Cette « inversion progressive de l’espace», imaginée avec une certaine prétention par l’autrice, ne fonctionne pas et il faut se pincer pour voir que « les restes de l’agence d’architecture de la première partie deviendront les restes de la mémoire de l’agence japonaise. » Bref, « ces questionnement très actuels » selon Charlotte Lagrange nous ont laissé de marbre.
La scénographie bien construite avec nombre de marches un peu partout, est au diapason, c’est à dire aussi compliquée que le scénario, ce qui ne facilite pas la circulation des acteurs. Charlotte Lagrange assure aussi la mise en scène et n’a pas oublié de faire envoyer des fumigènes à gogo ( les vapeurs de l’onsen?) et de munir ses acteurs de micros HF. Le truc à la mode qui n’arrange jamais les choses. Elle dirige comme elle peut ses acteurs, c’est à dire pas bien et sans beaucoup de rythme. Clara Lama Schmit (Diane) et Julie Pilod ( Laïa) ont de l’énergie et arrivent à être crédibles, malgré un dialogue assez plat à hauteur de Plus belle la vie. Rodolphe Poulain, lui, semble moins à l’aise dans la peau de cet Etienne, architecte désabusé qui se fait rouler par sa jeune collaboratrice.

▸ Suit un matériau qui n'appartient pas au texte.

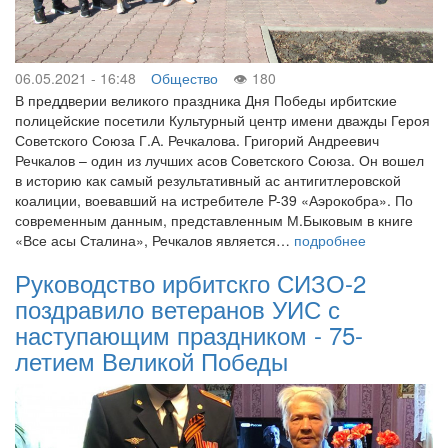
06.05.2021 - 16:48
Общество
180
В преддверии великого праздника Дня Победы ирбитские
полицейские посетили Культурный центр имени дважды Героя
Советского Союза Г.А. Речкалова. Григорий Андреевич
Речкалов – один из лучших асов Советского Союза. Он вошел
в историю как самый результативный ас антигитлеровской
коалиции, воевавший на истребителе P-39 «Аэрокобра». По
современным данным, представленным М.Быковым в книге
«Все асы Сталина», Речкалов является…
подробнее
Руководство ирбитскго СИЗО-2
поздравило ветеранов УИС с
наступающим праздником - 75-
летием Великой Победы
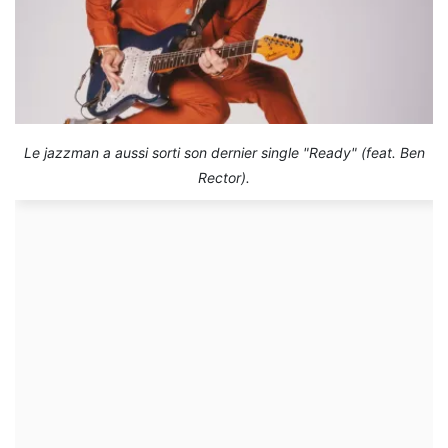
Le jazzman a aussi sorti son dernier single "Ready" (feat. Ben
Rector).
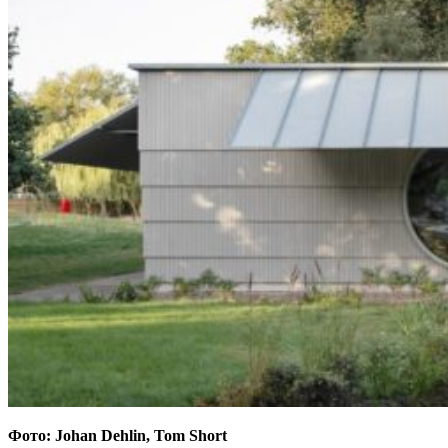
Фото: Johan Dehlin, Tom Short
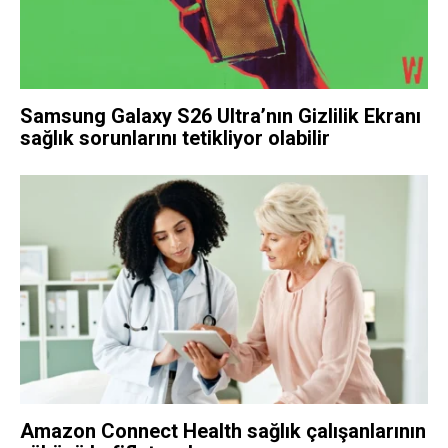
Samsung Galaxy S26 Ultra’nın Gizlilik Ekranı
sağlık sorunlarını tetikliyor olabilir
Amazon Connect Health sağlık çalışanlarının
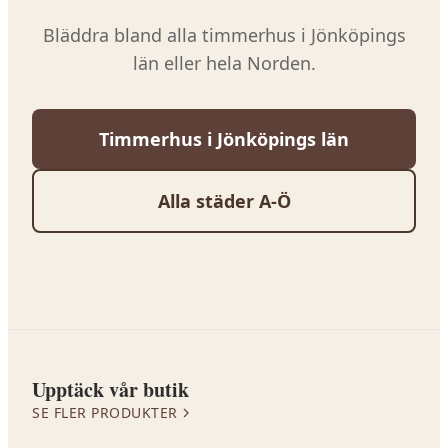
Bläddra bland alla timmerhus i
Jönköpings
län
eller hela Norden.
Timmerhus i
Jönköpings län
Alla städer A-Ö
Upptäck vår butik
SE FLER PRODUKTER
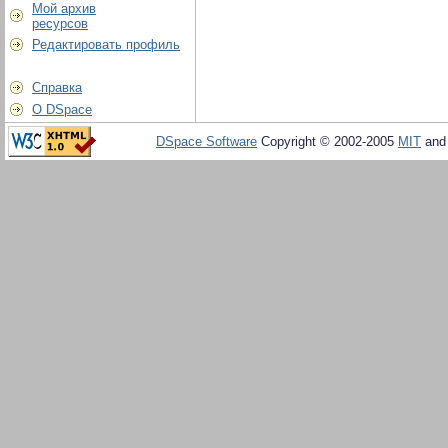
Мой архив
ресурсов
Редактировать профиль
Справка
О DSpace
DSpace Software
Copyright © 2002-2005
MIT
an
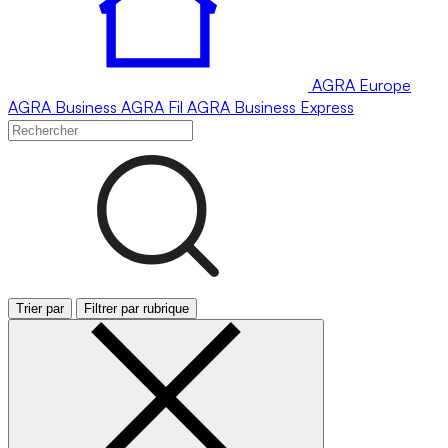
AGRA
Europe
AGRA
Business
AGRA
Fil
AGRA
Business Express
Trier par
Filtrer par rubrique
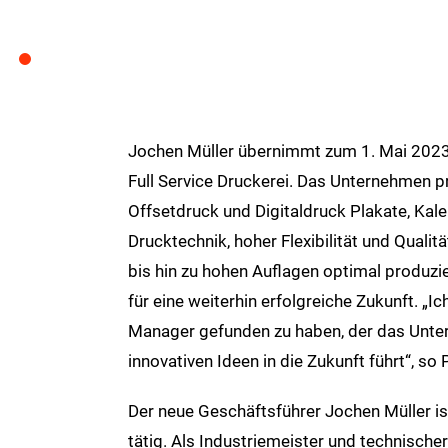
Jochen Müller übernimmt zum 1. Mai 2023 
Full Service Druckerei. Das Unternehmen 
Offsetdruck und Digitaldruck Plakate, Kal
Drucktechnik, hoher Flexibilität und Qualit
bis hin zu hohen Auflagen optimal produzier
für eine weiterhin erfolgreiche Zukunft. „I
Manager gefunden zu haben, der das Unte
innovativen Ideen in die Zukunft führt“, so 
Der neue Geschäftsführer Jochen Müller is
tätig. Als Industriemeister und technischer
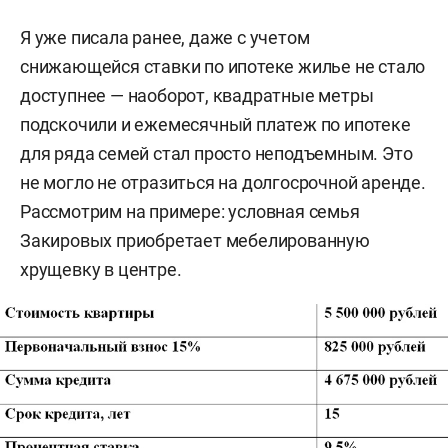
Я уже писала ранее, даже с учетом
снижающейся ставки по ипотеке жилье не стало
доступнее — наоборот, квадратные метры
подскочили и ежемесячный платеж по ипотеке
для ряда семей стал просто неподъемным. Это
не могло не отразиться на долгосрочной аренде.
Рассмотрим на примере: условная семья
Закировых приобретает мебелированную
хрущевку в центре.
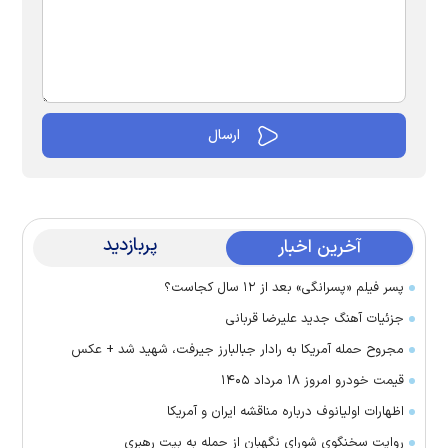
پربازدید
آخرین اخبار
پسر فیلم «پسرانگی» بعد از ۱۲ سال کجاست؟
جزئیات آهنگ جدید علیرضا قربانی
مجروح حمله آمریکا به رادار جبالبارز جیرفت، شهید شد + عکس
قیمت خودرو امروز ۱۸ مرداد ۱۴۰۵
اظهارات اولیانوف درباره مناقشه ایران و آمریکا
روایت سخنگوی شورای نگهبان از حمله به بیت رهبری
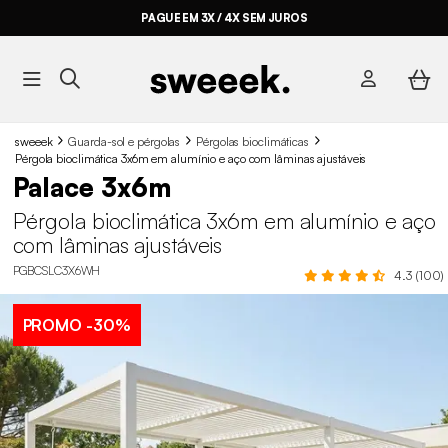
PAGUE EM 3X / 4X SEM JUROS
sweeek
Guarda-sol e pérgolas
Pérgolas bioclimáticas
Pérgola bioclimática 3x6m em alumínio e aço com lâminas ajustáveis
Palace 3x6m
Pérgola bioclimática 3x6m em alumínio e aço
com lâminas ajustáveis
PGBCSLC3X6WH
4.3 (100)
PROMO
-30%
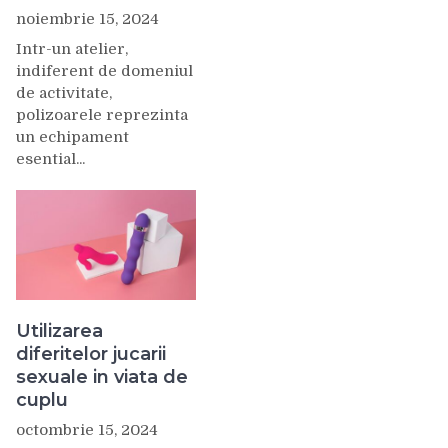
noiembrie 15, 2024
Intr-un atelier,
indiferent de domeniul
de activitate,
polizoarele reprezinta
un echipament
esential...
Utilizarea
diferitelor jucarii
sexuale in viata de
cuplu
octombrie 15, 2024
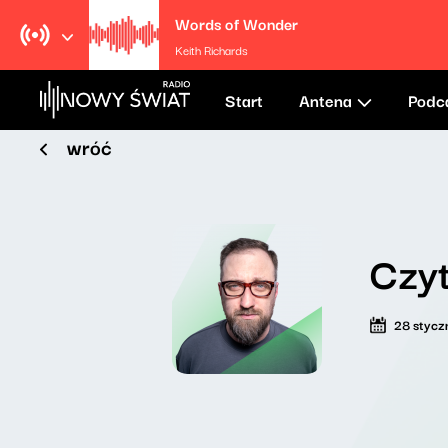
Words of Wonder
Keith Richards
Start
Antena
Podc
wróć
Czyt
28 stycz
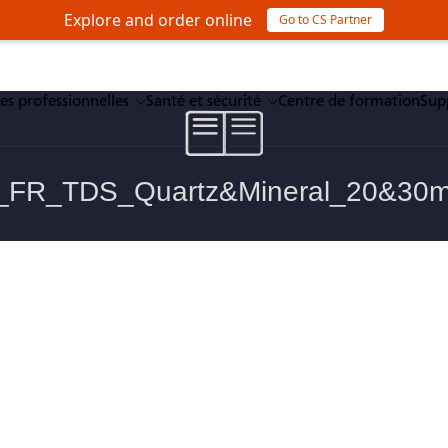
Explore and order online
Go to CS Partner
es professionnelles
Santé et sécurité
Centre de formation
Sup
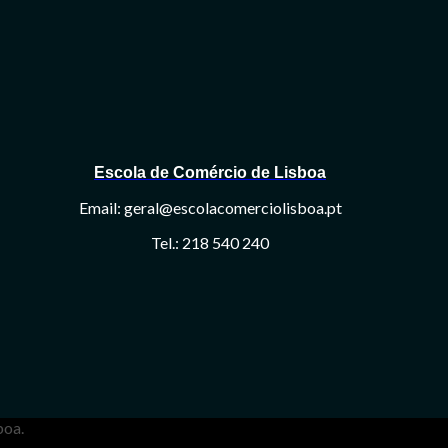
Escola de Comércio de Lisboa
Email: geral@escolacomerciolisboa.pt
Tel.: 218 540 240
boa.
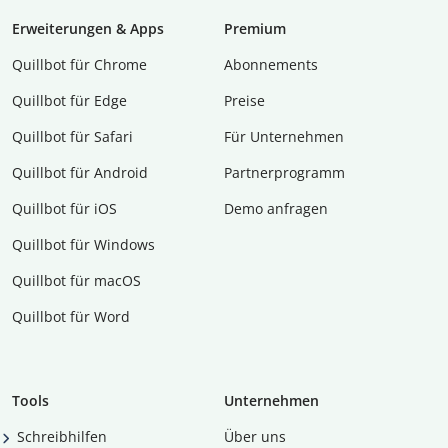
Erweiterungen & Apps
Premium
Quillbot für Chrome
Abon­ne­ments
Quillbot für Edge
Preise
Quillbot für Safari
Für Unternehmen
Quillbot für Android
Partnerprogramm
Quillbot für iOS
Demo anfragen
Quillbot für Windows
Quillbot für macOS
Quillbot für Word
Tools
Unternehmen
Schreibhilfen
Über uns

Gen Shimaoka a une belle silhouette mais un fort accent japonais : on le comprend donc très mal !
Que sauver de ce texte assez vite ennuyeux -du genre kaléidoscopique mais mal maîtrisé- auquel il manque un fil rouge (pas sanguin !)? Peut-être quelques brèves scènes entre Etienne et Diane, ou encore entre Laïa et Etienne. Pour le reste, ce mélange de temps et d’espaces différents avec ce couteau plein de sang qui revient comme un leit-motiv pas du genre léger et un scénario qui part en vrille, ne nous ont pas convaincu. Les spectateurs semblaient patients mais tétanisés et ont applaudi très mollement cette pièce indigeste dont on peut se demander comment elle a pu avoir les honneurs de Théâtre Ouvert.
Charlotte Lagrange déclare assez prétentieusement qu’ « en travaillant sur des temporalité mêlées, j’aimerais savoir comment on hérite d’une idéologie qui s’est inscrite dans les parties souterraines de nos êtres et de nos perceptions du monde, »(…) Tous aux abris !
Libre à elle de se poser toutes les questions esthético-métaphysico-morales sur fond de sauce japonisant, par écrit et dans le sabir qu’elle souhaite, mais surtout pas dans un dialogue sur un plateau et en laissant le public sur la route.
Philippe du Vignal
Jusqu’au 19 mars, Théâtre Ouvert 159 avenue Gambetta, Paris XX ème. . T. : 01 42 55 55 50.